▸ DATASET CONTENT:
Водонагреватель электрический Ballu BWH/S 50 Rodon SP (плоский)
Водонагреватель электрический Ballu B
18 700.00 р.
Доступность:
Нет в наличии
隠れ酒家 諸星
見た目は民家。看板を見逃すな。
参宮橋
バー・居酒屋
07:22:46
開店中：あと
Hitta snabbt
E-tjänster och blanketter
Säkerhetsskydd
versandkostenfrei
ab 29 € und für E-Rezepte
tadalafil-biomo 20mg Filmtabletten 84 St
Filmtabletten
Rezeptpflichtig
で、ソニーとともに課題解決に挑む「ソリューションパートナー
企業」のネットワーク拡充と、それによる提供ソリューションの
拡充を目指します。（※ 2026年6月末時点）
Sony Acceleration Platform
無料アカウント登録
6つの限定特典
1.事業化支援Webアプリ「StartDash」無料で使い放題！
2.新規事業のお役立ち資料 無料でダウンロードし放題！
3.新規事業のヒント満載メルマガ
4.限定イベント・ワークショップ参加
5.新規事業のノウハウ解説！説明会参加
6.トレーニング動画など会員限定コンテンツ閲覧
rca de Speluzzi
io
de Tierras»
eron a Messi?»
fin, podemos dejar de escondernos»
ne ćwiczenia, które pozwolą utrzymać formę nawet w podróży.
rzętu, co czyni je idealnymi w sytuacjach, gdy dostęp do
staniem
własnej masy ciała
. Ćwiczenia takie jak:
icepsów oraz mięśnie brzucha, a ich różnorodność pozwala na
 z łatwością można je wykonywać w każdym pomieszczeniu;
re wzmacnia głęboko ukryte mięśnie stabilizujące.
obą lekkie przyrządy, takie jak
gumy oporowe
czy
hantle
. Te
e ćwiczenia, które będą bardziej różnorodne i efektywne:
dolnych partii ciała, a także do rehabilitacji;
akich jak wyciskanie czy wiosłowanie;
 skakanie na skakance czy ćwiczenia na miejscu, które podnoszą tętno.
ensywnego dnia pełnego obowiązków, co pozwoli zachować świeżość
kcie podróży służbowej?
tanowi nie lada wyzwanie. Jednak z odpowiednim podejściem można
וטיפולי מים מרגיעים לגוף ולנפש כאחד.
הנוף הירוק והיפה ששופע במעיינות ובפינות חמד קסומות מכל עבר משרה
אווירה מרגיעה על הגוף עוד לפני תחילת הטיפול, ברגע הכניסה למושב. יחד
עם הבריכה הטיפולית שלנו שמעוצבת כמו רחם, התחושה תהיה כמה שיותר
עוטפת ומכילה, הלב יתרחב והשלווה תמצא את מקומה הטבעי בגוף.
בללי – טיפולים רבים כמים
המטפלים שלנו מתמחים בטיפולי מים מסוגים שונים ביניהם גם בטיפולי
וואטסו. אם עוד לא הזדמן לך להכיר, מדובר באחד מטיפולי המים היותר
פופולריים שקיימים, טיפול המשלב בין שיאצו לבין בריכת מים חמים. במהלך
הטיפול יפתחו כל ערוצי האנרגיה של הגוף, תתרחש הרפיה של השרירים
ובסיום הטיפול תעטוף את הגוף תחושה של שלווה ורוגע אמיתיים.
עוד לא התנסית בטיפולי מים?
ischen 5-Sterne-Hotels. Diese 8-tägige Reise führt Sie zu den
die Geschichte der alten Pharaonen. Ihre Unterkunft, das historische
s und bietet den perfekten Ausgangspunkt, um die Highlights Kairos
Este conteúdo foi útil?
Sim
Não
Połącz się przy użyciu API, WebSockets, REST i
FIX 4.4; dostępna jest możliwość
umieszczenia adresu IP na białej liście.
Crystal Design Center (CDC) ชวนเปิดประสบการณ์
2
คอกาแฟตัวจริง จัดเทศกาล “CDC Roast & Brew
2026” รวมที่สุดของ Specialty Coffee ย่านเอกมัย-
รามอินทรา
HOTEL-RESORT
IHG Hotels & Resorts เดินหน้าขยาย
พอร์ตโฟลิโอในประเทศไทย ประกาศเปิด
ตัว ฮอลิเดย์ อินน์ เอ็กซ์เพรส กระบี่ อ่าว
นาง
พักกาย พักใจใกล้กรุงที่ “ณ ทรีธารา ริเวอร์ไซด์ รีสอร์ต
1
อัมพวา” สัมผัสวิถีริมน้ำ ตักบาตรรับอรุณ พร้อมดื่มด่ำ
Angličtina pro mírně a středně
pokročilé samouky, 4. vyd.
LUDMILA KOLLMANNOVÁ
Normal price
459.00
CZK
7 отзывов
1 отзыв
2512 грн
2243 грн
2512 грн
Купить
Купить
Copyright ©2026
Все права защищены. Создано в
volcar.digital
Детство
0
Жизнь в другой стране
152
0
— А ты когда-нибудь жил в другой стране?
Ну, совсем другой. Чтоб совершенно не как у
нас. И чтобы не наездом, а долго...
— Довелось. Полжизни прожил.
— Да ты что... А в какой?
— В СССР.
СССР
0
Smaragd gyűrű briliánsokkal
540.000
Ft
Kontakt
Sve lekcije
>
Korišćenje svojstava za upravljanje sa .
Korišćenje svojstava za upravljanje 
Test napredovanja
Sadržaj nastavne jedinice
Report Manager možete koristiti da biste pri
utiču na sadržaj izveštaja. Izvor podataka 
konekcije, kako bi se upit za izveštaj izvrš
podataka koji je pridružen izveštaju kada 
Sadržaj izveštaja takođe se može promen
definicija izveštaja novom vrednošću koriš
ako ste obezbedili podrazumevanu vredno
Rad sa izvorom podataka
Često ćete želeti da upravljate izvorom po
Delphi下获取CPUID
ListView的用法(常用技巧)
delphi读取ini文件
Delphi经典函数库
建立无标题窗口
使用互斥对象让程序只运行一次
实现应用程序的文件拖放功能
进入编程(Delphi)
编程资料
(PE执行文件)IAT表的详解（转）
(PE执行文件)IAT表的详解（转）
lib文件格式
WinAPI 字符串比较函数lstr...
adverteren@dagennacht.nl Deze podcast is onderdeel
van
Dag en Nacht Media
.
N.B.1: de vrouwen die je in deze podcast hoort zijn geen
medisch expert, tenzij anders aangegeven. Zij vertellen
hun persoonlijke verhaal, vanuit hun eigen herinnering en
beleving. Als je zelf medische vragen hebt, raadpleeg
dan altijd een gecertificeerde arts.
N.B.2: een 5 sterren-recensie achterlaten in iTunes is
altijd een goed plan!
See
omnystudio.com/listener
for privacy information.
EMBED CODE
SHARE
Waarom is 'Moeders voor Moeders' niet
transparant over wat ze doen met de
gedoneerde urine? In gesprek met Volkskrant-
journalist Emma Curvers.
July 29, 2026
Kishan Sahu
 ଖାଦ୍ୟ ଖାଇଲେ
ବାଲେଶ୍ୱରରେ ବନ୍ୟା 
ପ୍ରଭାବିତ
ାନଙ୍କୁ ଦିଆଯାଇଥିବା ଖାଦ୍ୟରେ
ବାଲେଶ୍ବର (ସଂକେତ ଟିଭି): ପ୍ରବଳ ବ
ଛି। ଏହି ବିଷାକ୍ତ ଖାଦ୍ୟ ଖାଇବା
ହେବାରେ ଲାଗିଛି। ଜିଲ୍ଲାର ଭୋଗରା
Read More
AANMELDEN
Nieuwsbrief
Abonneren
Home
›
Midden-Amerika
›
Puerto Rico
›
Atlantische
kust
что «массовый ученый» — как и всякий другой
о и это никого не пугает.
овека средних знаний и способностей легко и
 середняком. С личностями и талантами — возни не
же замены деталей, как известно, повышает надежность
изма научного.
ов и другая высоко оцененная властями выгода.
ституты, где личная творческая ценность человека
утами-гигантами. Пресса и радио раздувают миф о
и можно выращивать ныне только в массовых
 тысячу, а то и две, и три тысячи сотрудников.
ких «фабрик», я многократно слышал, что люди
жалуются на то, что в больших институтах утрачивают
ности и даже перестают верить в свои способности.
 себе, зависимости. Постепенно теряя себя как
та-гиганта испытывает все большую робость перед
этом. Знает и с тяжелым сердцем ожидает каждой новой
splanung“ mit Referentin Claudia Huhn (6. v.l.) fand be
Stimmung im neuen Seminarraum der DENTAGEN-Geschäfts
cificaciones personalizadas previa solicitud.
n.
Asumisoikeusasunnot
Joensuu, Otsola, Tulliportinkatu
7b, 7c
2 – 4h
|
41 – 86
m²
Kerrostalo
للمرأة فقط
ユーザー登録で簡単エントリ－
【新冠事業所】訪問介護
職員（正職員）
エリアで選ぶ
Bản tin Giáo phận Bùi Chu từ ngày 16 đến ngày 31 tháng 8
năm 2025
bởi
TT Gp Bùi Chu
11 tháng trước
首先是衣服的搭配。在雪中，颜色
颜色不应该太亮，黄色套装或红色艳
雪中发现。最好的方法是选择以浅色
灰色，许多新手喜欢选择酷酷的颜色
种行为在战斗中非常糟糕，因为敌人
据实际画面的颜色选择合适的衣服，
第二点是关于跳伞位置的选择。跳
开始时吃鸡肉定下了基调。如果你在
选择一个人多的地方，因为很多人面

▸ WHAT IS NEEDED: Copy, please, exactly the lines that start at the first line of the data and end at the line containing "ne ćwiczenia, które", both kept and no others.

▸ EXERCISE RESPONSE:
Водонагреватель электрический Ballu BWH/S 50 Rodon SP (плоский)
Водонагреватель электрический Ballu B
18 700.00 р.
Доступность:
Нет в наличии
隠れ酒家 諸星
見た目は民家。看板を見逃すな。
参宮橋
バー・居酒屋
07:22:46
開店中：あと
Hitta snabbt
E-tjänster och blanketter
Säkerhetsskydd
versandkostenfrei
ab 29 € und für E-Rezepte
tadalafil-biomo 20mg Filmtabletten 84 St
Filmtabletten
Rezeptpflichtig
で、ソニーとともに課題解決に挑む「ソリューションパートナー
企業」のネットワーク拡充と、それによる提供ソリューションの
拡充を目指します。（※ 2026年6月末時点）
Sony Acceleration Platform
無料アカウント登録
6つの限定特典
1.事業化支援Webアプリ「StartDash」無料で使い放題！
2.新規事業のお役立ち資料 無料でダウンロードし放題！
3.新規事業のヒント満載メルマガ
4.限定イベント・ワークショップ参加
5.新規事業のノウハウ解説！説明会参加
6.トレーニング動画など会員限定コンテンツ閲覧
rca de Speluzzi
io
de Tierras»
eron a Messi?»
fin, podemos dejar de escondernos»
ne ćwiczenia, które pozwolą utrzymać formę nawet w podróży.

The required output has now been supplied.